* _Task_
The whole listing must be returned exactly, with no line missing.

-----

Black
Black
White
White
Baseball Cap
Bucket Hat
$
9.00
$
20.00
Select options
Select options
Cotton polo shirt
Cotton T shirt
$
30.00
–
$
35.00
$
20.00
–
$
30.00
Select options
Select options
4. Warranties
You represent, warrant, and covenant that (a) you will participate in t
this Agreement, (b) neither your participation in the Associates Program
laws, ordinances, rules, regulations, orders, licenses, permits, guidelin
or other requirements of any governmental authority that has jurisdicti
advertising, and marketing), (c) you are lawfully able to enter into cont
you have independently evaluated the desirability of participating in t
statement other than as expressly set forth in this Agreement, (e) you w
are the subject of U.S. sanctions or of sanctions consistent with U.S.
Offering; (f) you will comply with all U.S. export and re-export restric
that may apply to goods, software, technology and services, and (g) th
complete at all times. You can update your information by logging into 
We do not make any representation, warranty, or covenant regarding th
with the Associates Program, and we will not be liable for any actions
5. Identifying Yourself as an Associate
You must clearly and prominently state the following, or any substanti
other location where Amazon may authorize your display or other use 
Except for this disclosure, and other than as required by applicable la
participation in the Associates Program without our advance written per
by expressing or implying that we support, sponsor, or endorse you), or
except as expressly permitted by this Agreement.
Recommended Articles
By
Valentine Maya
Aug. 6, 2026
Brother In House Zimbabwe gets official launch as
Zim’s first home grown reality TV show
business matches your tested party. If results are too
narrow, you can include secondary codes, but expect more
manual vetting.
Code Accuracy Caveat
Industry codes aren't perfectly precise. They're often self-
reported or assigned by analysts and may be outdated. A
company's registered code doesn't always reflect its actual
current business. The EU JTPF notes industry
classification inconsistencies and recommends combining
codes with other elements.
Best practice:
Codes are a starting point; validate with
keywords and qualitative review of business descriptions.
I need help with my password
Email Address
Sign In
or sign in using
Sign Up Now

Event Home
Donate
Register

-----

* _Answer to the problem_
Black
Black
White
White
Baseball Cap
Bucket Hat
$
9.00
$
20.00
Select options
Select options
Cotton polo shirt
Cotton T shirt
$
30.00
–
$
35.00
$
20.00
–
$
30.00
Select options
Select options
4. Warranties
You represent, warrant, and covenant that (a) you will participate in t
this Agreement, (b) neither your participation in the Associates Program
laws, ordinances, rules, regulations, orders, licenses, permits, guidelin
or other requirements of any governmental authority that has jurisdicti
advertising, and marketing), (c) you are lawfully able to enter into cont
you have independently evaluated the desirability of participating in t
statement other than as expressly set forth in this Agreement, (e) you w
are the subject of U.S. sanctions or of sanctions consistent with U.S.
Offering; (f) you will comply with all U.S. export and re-export restric
that may apply to goods, software, technology and services, and (g) th
complete at all times. You can update your information by logging into 
We do not make any representation, warranty, or covenant regarding th
with the Associates Program, and we will not be liable for any actions
5. Identifying Yourself as an Associate
You must clearly and prominently state the following, or any substanti
other location where Amazon may authorize your display or other use 
Except for this disclosure, and other than as required by applicable la
participation in the Associates Program without our advance written per
by expressing or implying that we support, sponsor, or endorse you), or
except as expressly permitted by this Agreement.
Recommended Articles
By
Valentine Maya
Aug. 6, 2026
Brother In House Zimbabwe gets official launch as
Zim’s first home grown reality TV show
business matches your tested party. If results are too
narrow, you can include secondary codes, but expect more
manual vetting.
Code Accuracy Caveat
Industry codes aren't perfectly precise. They're often self-
reported or assigned by analysts and may be outdated. A
company's registered code doesn't always reflect its actual
current business. The EU JTPF notes industry
classification inconsistencies and recommends combining
codes with other elements.
Best practice:
Codes are a starting point; validate with
keywords and qualitative review of business descriptions.
I need help with my password
Email Address
Sign In
or sign in using
Sign Up Now

Event Home
Donate
Register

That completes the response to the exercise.